- Exercise:
Your task is to copy each line of the records that includes the string "markets".

Extracted data START

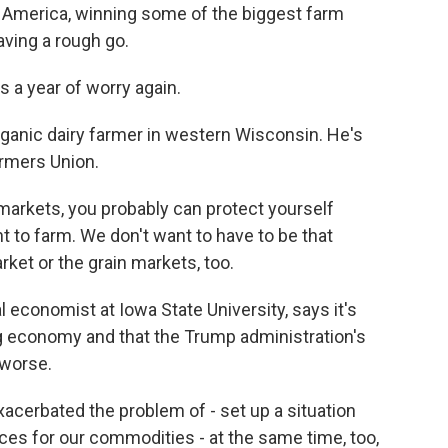
 America, winning some of the biggest farm
aving a rough go.
s a year of worry again.
anic dairy farmer in western Wisconsin. He's
armers Union.
markets, you probably can protect yourself
 to farm. We don't want to have to be that
ket or the grain markets, too.
 economist at Iowa State University, says it's
g economy and that the Trump administration's
 worse.
cerbated the problem of - set up a situation
rices for our commodities - at the same time, too,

Extracted data END

- Finished exercise:
markets, you probably can protect yourself
ket or the grain markets, too.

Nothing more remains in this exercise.